Yesterday, he took the longest nap ever.  Almost 4 hours in the afternoon.  At first, I was grateful he was giving us the quiet time.  And then I started worrying: what if he doesn't wake up?  You think the worst thing in the world has already happened to you, it can't get much worse.  So what if it does get worse?  What if I lose him too?  I don't think I could go on.

The hospital provided us with a children's book We were Going to Have a Baby but We Had an Angel Instead.  He sat very still between us as we read it to him last night.  How much did he understand?

He lacks the words to ask questions, to articulate his feelings.  You can tell he gets frustrated that we don't always know what he's trying to say.  He can't ask "What do you mean, Mom?" or "Why would that happen, Dad?"

My usual good sleeper has been waking up at night.  Last night, his eyes were still closed and he was screaming, inconsolable.  All the usual tricks didn't work.  I think he may have been having nightmares.  As I couldn't get him to stop, I just held him and sobbed myself.  I told him, "That's how I feel too, buddy."  He woke up several times in the night like that.  Just now, for nap time, which is usually pretty easy, Justin had to broker a deal with him: Ben, you lay down in your crib and I'll stay here until you fall asleep.  He popped his head up several times to check on his dad.  He's usually such a good sleeper.

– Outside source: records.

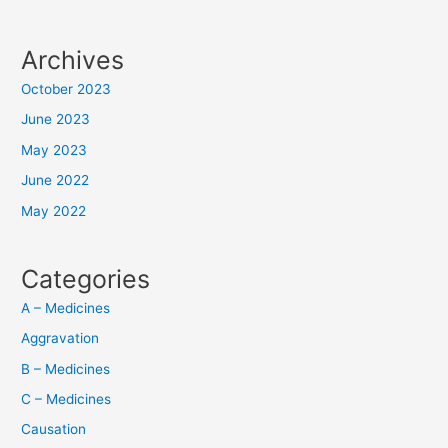
Archives
October 2023
June 2023
May 2023
June 2022
May 2022
Categories
A – Medicines
Aggravation
B – Medicines
C – Medicines
Causation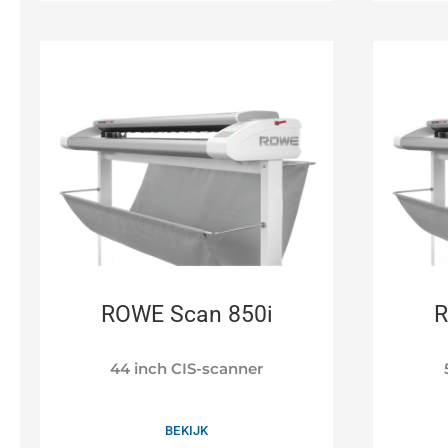
ROWE Scan 850i
R
44 inch CIS-scanner
BEKIJK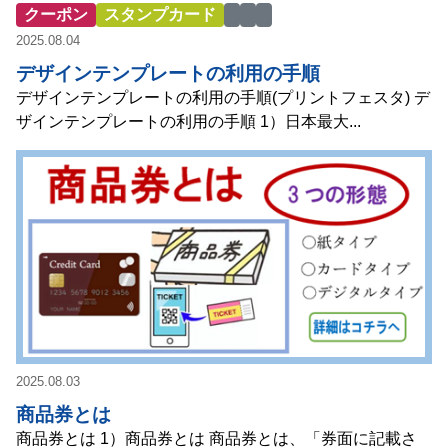
クーポン
スタンプカード
2025.08.04
デザインテンプレートの利用の手順
デザインテンプレートの利用の手順(プリントフェスタ) デ
ザインテンプレートの利用の手順 1）日本最大...
2025.08.03
商品券とは
商品券とは 1）商品券とは 商品券とは、「券面に記載さ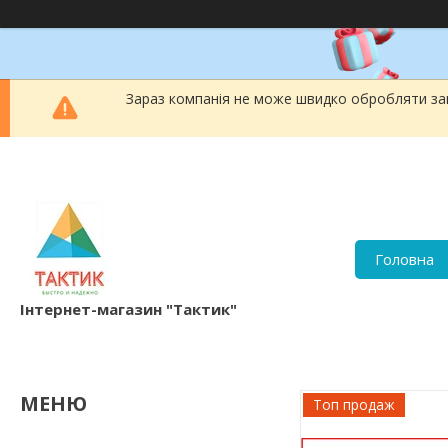
Зараз компанія не може швидко обробляти зам
Головна
Інтернет-магазин "Тактик"
Топ продаж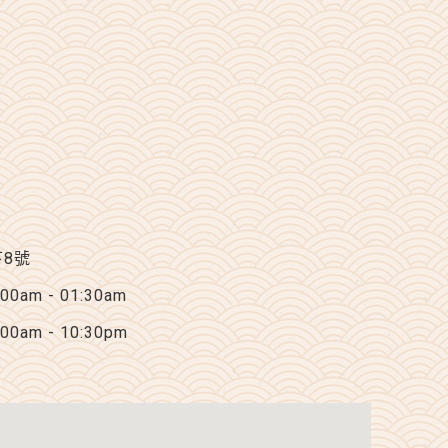
下8號
am - 01:30am
am - 10:30pm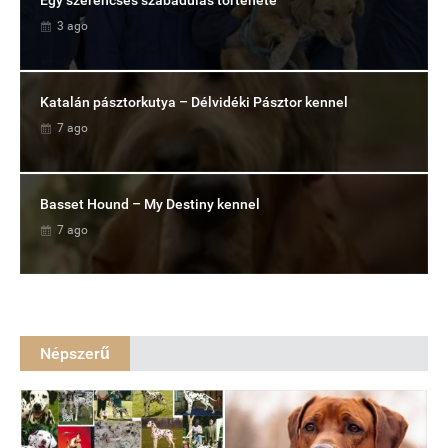
Egy szerencsés szabadulás története
3 ago
Katalán pásztorkutya – Délvidéki Pásztor kennel
7 ago
Basset Hound – My Destiny kennel
7 ago
Népszerű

One of the loss booklets we were given at the hospital lists age-appropriate responses to grief.  For 1 - 2 year olds, they list:
- may cling (check)
- doesn't want parent to leave (check)
- may sleep more (check)
- may wake frequently (check)

We're struggling with being good parents to him without having the emotional energy for it.  We're struggling with how much to let him see us cry.  We're struggling with how to keep a routine for him when our world has fallen apart.  We're struggling with how to talk to him about his sister.